Take a drive around Sioux Falls and you'll see apartment buildings going up all over town. This summer, you can expect ground to be broken on even more complexes.
Developers say they're meeting pent-up demand, in what's shaping up to be a record year for apartment building.
In the first four months of the year, 600 new apartments went up in Sioux Falls totaling $55 million in construction. Many of those new units are in a $26 million complex near Costco.
The first phase of the complex will be complete in three months.
"We get calls on this for leasing apartments every day right now," Dunham said.
There are already 13 people on the waiting list.
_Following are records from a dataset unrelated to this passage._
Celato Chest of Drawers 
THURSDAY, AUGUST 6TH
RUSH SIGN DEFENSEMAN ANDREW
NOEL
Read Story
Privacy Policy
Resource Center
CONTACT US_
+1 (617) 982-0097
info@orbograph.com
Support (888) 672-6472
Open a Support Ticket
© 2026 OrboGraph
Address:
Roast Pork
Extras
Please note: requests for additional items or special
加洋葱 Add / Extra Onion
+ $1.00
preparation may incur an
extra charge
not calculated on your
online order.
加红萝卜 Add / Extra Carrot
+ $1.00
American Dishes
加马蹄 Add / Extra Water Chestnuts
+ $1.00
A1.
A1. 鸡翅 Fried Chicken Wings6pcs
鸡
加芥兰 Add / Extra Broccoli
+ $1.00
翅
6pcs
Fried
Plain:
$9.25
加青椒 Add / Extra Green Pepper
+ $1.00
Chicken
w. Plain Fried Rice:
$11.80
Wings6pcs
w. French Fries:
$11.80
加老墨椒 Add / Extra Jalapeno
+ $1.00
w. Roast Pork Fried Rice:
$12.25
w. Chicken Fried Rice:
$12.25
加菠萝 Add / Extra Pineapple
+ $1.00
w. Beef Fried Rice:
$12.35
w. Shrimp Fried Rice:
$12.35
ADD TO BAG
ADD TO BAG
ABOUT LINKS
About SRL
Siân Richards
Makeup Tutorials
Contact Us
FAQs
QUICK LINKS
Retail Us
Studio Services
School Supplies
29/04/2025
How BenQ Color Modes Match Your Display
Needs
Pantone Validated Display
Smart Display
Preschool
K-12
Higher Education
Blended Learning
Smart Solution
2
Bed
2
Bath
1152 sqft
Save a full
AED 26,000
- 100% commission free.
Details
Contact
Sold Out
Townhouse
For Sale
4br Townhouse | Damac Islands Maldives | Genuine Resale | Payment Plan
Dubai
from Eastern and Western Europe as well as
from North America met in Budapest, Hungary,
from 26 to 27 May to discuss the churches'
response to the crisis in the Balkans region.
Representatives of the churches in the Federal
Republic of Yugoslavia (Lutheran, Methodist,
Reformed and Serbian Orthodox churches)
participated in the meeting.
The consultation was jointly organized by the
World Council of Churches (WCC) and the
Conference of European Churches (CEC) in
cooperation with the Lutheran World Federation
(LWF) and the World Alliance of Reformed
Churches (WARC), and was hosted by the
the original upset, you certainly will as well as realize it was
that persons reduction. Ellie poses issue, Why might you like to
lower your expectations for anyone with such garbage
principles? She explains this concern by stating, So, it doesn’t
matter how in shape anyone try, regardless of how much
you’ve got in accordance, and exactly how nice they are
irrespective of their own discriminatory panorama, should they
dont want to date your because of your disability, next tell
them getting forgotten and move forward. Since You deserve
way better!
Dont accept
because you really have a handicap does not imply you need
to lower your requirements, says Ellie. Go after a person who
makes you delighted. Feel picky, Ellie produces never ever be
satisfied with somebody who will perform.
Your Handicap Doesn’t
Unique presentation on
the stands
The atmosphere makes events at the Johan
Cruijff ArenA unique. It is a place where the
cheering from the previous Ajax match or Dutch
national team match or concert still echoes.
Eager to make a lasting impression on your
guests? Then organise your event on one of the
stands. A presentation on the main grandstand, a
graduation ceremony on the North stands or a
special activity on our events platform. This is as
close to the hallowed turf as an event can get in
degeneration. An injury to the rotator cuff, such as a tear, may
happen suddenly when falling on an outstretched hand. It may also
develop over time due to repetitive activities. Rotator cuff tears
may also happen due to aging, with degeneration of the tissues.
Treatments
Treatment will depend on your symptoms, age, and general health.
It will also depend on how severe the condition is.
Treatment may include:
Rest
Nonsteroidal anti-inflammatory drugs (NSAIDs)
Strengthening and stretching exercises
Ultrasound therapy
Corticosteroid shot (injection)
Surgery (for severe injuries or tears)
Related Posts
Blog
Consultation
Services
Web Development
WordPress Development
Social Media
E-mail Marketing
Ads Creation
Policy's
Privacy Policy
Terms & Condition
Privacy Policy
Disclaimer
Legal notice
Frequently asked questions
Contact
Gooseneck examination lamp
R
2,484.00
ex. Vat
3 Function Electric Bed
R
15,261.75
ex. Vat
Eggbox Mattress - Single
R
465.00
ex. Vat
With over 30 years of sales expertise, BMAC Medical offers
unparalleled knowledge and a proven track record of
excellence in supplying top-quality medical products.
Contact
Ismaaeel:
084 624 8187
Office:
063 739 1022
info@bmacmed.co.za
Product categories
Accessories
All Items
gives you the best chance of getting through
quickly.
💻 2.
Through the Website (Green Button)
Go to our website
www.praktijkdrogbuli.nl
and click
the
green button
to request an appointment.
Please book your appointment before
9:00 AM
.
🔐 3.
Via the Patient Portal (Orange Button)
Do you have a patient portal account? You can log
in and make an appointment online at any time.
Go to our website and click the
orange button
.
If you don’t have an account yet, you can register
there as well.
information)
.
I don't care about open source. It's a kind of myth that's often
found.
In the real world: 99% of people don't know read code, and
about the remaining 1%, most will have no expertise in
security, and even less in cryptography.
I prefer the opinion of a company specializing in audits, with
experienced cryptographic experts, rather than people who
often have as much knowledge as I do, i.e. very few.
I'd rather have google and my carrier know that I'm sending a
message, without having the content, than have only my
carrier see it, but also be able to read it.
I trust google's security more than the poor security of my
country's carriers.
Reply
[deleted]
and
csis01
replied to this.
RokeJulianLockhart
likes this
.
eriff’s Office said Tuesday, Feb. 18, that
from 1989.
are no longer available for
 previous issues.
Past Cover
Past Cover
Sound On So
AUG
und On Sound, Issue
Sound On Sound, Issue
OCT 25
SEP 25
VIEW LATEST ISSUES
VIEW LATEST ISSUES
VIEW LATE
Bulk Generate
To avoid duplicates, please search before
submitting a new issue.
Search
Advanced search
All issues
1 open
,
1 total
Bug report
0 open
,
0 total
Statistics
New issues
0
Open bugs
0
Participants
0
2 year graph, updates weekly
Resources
Developer Jim Dunham says while apartment building came to a stop in the recession, people continued to move town.
"I think what would surprise people is they see a lot of apartments going up, but yet with the permits taken out, we will not have enough to serve the demand that is out there," Dunham said.
Proof of that is the newly constructed, The Villas at Canyon Creek. The last two of ten buildings are nearing completion with a 95 percent occupancy rate.
"I feel like we really lucked out. We came in, did the tour, filled out the application, got in right away. I think they had three left when we signed it," Coome said.
Mari Coome and her roommate Kristen Brink signed a lease for a two-bedroom apartment at The Villas today. They're happy with all the amenities, but rental rates have risen about five percent in the last two years.
"I think the price of rent is rising, just because the demand is there right now--but we're also trying to stay competitive because you want to fill that new project," Jill Madsen of Bender Midwest Properties said.
Even more projects are on the way. Dunham has two more complexes planned-- Sunset Villas at 69th and Southeastern will have 132 units. Dunham will also be building on the other side of town on West 26th street. Emerald Valley will have 120 apartments.
"A lot of thought and a lot of projections go into building $55 million in apartments in one year," Dunham said.
But all developers are confident they're not over-building yet.